We need also to overcome our need to avoid drawing attention to our eating habits. “Normal” eating is so normal, we tend to think, that those of us deliberately living outside the norm ought somehow to hide that fact. “I’m on a diet” seems to pass. People understand that. But “I don’t eat meat” or “I only eat raw” or “I don’t eat in the evening” seem, to most, odd. And none of us likes to feel odd. So we give in to all manner of sumptuous fare for appearance’s sake, from not wanting to rock the boat. See, I'm loading my plate with potato salad and chocolate cake just like you, so I'm okay. Aren’t I?
Most of us are decidedly normal in the excuses we make. Celebration is the classic summertime excuse. Can’t I celebrate? After all, I've been so good. A little bit won’t hurt, just this once … Except when a little bit turns out to be not so little after all and we end up reaching for the Tums, bemoaning our lack of willpower later.
Here are a few lessons I’ve learned about sailing smoothly through gatherings of friends and junk food… Bring your own food. This seems obvious, but is worth mentioning. Bring all the delicious raw foods you can to a food event. At least you’ll know you’ll have something to eat and won’t be obsessing about food the whole time. This will free you to get on with the most important part—enjoying the celebration and the people you love.
Another necessary tactic: Eat ahead of time. This way you can easily avoid giving in to temptations and you’ll have a ready-made excuse. “Oh, thanks. But I’ve just eaten.” Variation for use with your cultist aunts and grandmothers: “I’ve just eaten. But can I take some home for later?”
Decide deliberately and quietly, as the event starts, as you approach the buffet table, what you’ll eat. An instant plan, if you will. I’ll have a little bowl of those berries … and one of those … and a couple of these … and that’s it. When you’re done, praise yourself quietly. I decided. I did it. I’m done.

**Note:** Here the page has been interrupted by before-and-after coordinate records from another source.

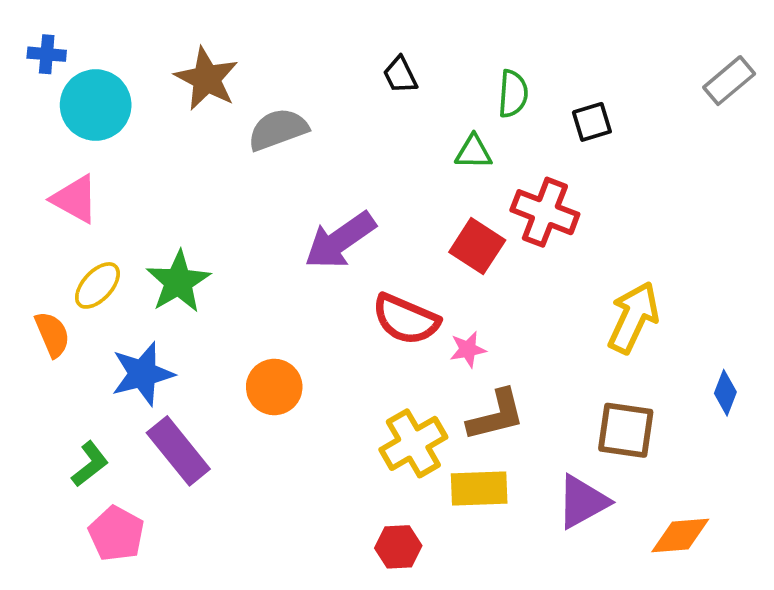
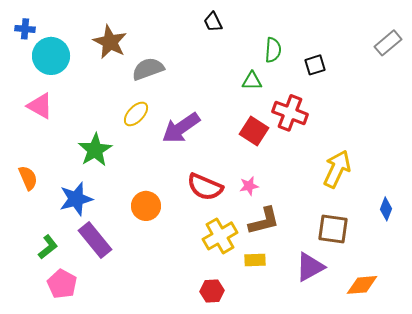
black trapezoid: (400, 75) -> (213, 22), moved
yellow ellipse: (97, 285) -> (136, 114), moved
red semicircle: (406, 319) -> (205, 187), moved
yellow rectangle: (479, 489) -> (255, 260), size x0.7

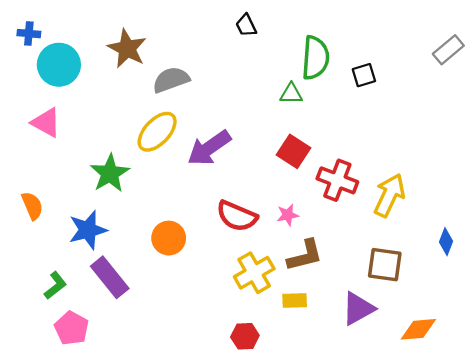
green semicircle: (273, 50) -> (315, 58), size x1.5
red cross: (290, 113) -> (337, 180), moved
yellow ellipse: (136, 114) -> (157, 132), size x1.4

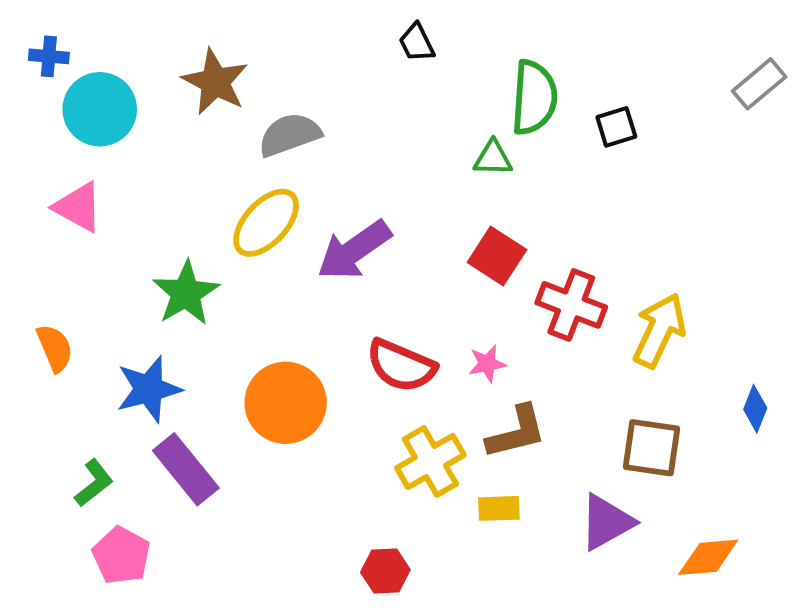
orange circle: (169, 238) -> (286, 403), size x1.4
red hexagon: (245, 336) -> (385, 571), moved

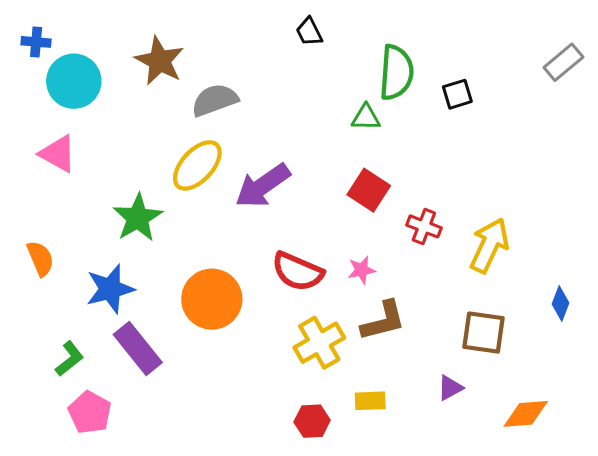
red cross: (571, 305) -> (424, 226), size x0.7
yellow rectangle: (499, 508) -> (370, 401), moved
purple triangle: (606, 522) -> (450, 388), size x0.6
red hexagon: (385, 571) -> (312, 421), moved

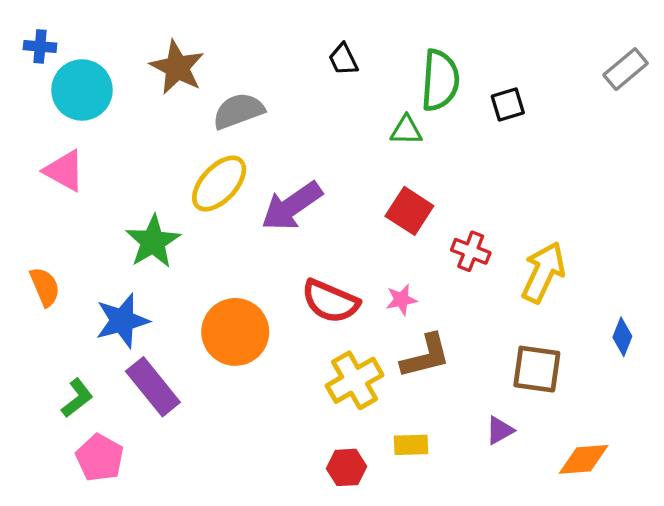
black trapezoid: (309, 32) -> (343, 59), moved

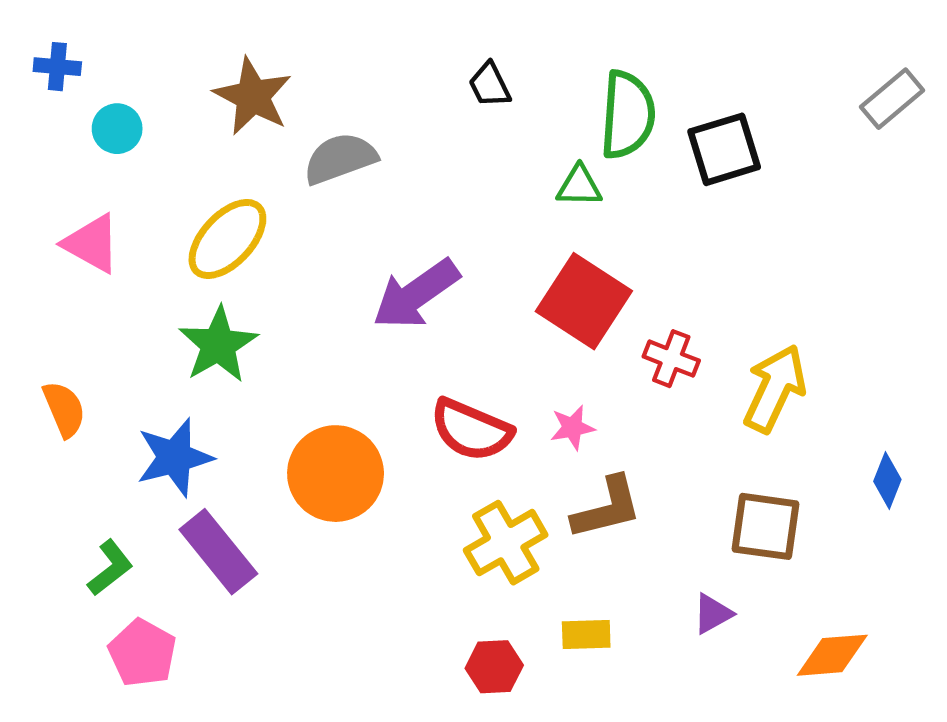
cyan circle: (82, 90) -> (117, 129), size x0.6
black square: (508, 105) -> (724, 149), size x1.5
yellow ellipse: (219, 184) -> (227, 239), moved
red square: (409, 211) -> (584, 301), size x1.4

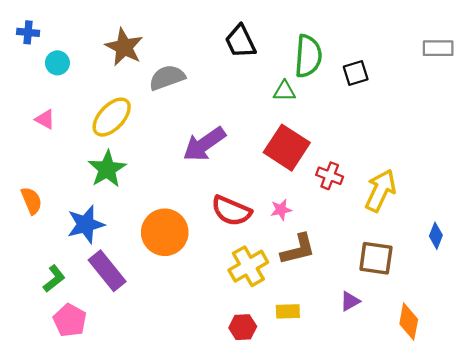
black trapezoid: (490, 85) -> (240, 41), size x1.5
gray rectangle: (892, 99) -> (438, 48), turned 40
black square: (724, 149) -> (356, 73), size x0.7
pink triangle: (92, 244) -> (45, 119), size x0.7
orange diamond: (832, 655) -> (409, 322), turned -75

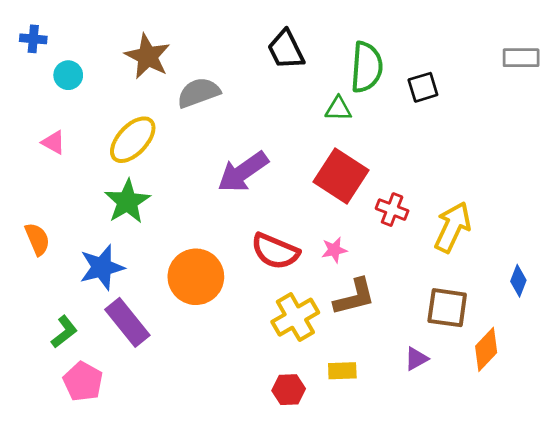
orange diamond: (409, 322) -> (486, 349), moved, turned 33

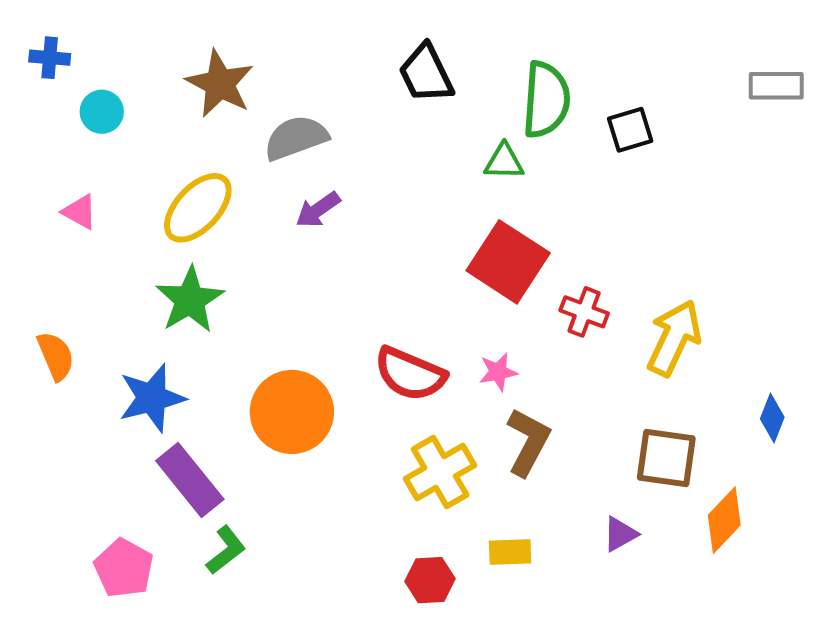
purple arrow: (243, 172) -> (318, 210), moved, size x0.6
brown L-shape: (354, 297) -> (528, 442), turned -48
green L-shape: (64, 332) -> (226, 550), moved

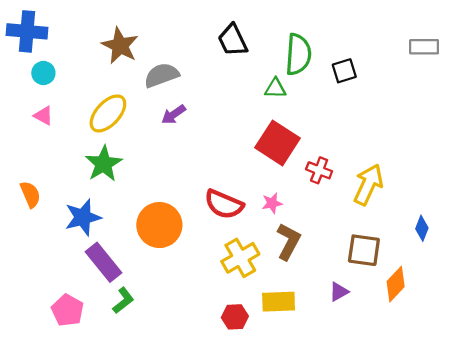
blue cross: (50, 58) -> (27, 31), size x1.8
cyan circle: (102, 112) -> (43, 73), moved
yellow rectangle: (510, 552) -> (279, 302), size x1.4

Finally, find something to do that doesn’t focus on food. A good game of Boggle. Charades. “Dave, I’d love you to show me your model railroad.” Croquet in the back yard. Even a little stand-up comedy. Whatever your diversion, it will take your mind off the hot dogs and beer, not to mention your friends’ minds off their notion that you ought to be downing those hot dogs and frothy Foster’s.
Where there’s a will there’s a way, goes the old saying. But your social gatherings shouldn’t be a grinding exercise in willpower. It’s the way, you see—deliberate, thoughtful method—that helps raise your social events above the level of mere will. The best way to deal with social situations while trying to maintain a healthy raw food diet: Plan your strategies ahead of time and stick to them. You’ll feel all the better for it, physically and mentally. And your grandma will still love you in the end, I promise!